This appeal arises pursuant to the Texas Workers’ Compensation Act, TEX. LAB. CODE ANN. § 401.001 et seq. (1989 Act). A contested case hearing was held on May 12, 2004. The hearing officer resolved the disputed issue by determining that the respondent’s (claimant) impairment rating (IR) is 20%. The appellant (carrier) appeals this determination, urging that the correct IR is 10%. The appeal file contains no response from the claimant.
DECISION
Reversed and rendered.
The evidence reflects that the claimant sustained a compensable lumbar injury on _______________. A radiological evaluation dated April 21, 2001, indicated, “roentgenographic studies of the lumbosacral spine with bending films reveal no evidence of acute injury.” As a result of the compensable injury, the claimant underwent surgery, which included a two-level fusion, on January 20, 2002. It is undisputed that the claimant reached maximum medical improvement statutorily on March 8, 2003.
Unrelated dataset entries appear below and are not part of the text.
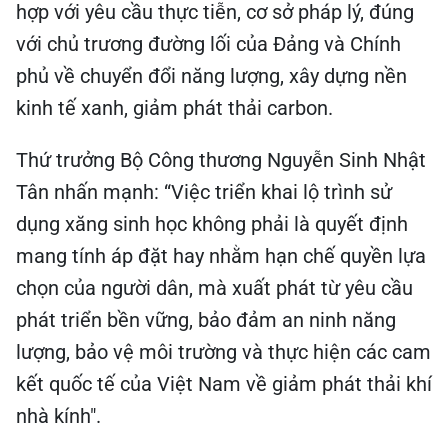
hợp với yêu cầu thực tiễn, cơ sở pháp lý, đúng
với chủ trương đường lối của Đảng và Chính
phủ về chuyển đổi năng lượng, xây dựng nền
kinh tế xanh, giảm phát thải carbon.
Thứ trưởng Bộ Công thương Nguyễn Sinh Nhật
Tân nhấn mạnh: “Việc triển khai lộ trình sử
dụng xăng sinh học không phải là quyết định
mang tính áp đặt hay nhằm hạn chế quyền lựa
chọn của người dân, mà xuất phát từ yêu cầu
phát triển bền vững, bảo đảm an ninh năng
lượng, bảo vệ môi trường và thực hiện các cam
kết quốc tế của Việt Nam về giảm phát thải khí
nhà kính".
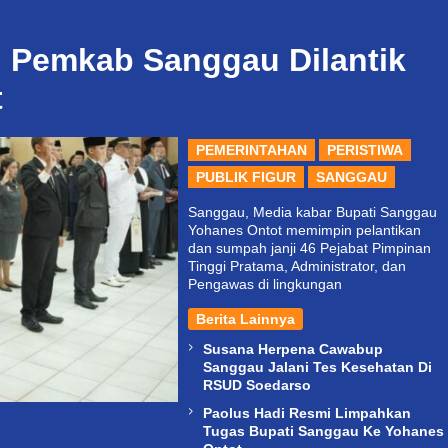
i Pemkab Sanggau Dilantik
t
PEMERINTAHAN
PERISTIWA
PUBLIK FIGUR
SANGGAU
Sanggau, Media kabar Bupati Sanggau
Yohanes Ontot memimpin pelantikan
dan sumpah janji 46 Pejabat Pimpinan
Tinggi Pratama, Administrator, dan
Pengawas di lingkungan
Berita Lainnya
Susana Herpena Cawabup
Sanggau Jalani Tes Kesehatan Di
RSUD Soedarso
Paolus Hadi Resmi Limpahkan
Tugas Bupati Sanggau Ke Yohanes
The claimant was initially examined by the Texas Workers’ Compensation Commission (Commission)-selected designated doctor, Dr. V, on May 21, 2003, at which time he placed the claimant in Diagnosis-Related Estimate (DRE) Lumbosacral Category III of the Guides to the Evaluation of Permanent Impairment, fourth edition (1st, 2nd, 3rd, or 4th printing, including corrections and changes as issued by the American Medical Association prior to May 16, 2000) and assigned a 10% IR. Dr. V noted in this initial report that there was no evidence of preoperative or postoperative instability. On August 19, 2003, the Commission sent a letter of clarification to Dr. V, requesting that he respond to the concerns of the claimant’s treating doctor, Dr. F, regarding the IR assigned. Dr. F contended that the claimant met the requirements for DRE Category IV for loss of motion segment integrity and this, coupled with a rating for lower sacral motor root dysfunction, would yield a 24% IR. In a letter dated August 29, 2003, Dr. V confirmed that a 10% IR was correct. In another letter of clarification, dated October 6, 2003, the Commission specifically noted Advisory 2003-10, issued July 22, 2003, which provides that a multilevel fusion meets the criteria for DRE Category IV, and requested that Dr. V respond as to whether this information would cause him to change his opinion. There is no indication that a copy of the actual advisory was sent to Dr. V. In response, Dr. V amended his prior IR and assigned a 20% based on DRE Category IV.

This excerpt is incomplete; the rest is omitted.